## EXERCISE DETAILS
Report every line of the entries that contains the word "nativas".

[Transcribed page contents]
★ ★ ★ ★
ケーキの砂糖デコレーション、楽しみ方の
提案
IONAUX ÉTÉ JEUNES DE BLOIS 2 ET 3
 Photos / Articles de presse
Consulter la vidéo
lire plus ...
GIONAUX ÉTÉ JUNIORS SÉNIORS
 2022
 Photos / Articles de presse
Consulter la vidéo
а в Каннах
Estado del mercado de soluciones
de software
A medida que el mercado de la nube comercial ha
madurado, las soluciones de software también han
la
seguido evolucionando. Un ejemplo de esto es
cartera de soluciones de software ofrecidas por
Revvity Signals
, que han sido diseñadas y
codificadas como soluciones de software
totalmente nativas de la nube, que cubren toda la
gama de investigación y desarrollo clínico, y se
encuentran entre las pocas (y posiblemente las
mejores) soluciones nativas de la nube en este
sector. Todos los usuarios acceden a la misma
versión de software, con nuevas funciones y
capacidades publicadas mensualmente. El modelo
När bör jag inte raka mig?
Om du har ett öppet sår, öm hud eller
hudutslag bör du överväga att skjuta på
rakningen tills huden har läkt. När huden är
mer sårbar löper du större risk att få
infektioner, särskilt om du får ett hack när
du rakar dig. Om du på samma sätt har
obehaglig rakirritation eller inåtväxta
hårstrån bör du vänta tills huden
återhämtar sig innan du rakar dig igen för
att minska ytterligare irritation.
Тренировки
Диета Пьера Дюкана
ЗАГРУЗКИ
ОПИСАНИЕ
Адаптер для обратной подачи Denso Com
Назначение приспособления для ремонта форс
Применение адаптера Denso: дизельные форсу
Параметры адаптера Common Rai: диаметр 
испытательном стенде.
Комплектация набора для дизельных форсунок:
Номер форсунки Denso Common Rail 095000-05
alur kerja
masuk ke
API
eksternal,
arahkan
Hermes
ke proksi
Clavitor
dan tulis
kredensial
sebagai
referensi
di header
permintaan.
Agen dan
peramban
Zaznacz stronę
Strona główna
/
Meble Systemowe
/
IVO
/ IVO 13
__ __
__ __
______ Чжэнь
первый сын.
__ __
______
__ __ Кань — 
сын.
★ ★ ★ ★
## RESULT FOR THIS EXERCISE
totalmente nativas de la nube, que cubren toda la
mejores) soluciones nativas de la nube en este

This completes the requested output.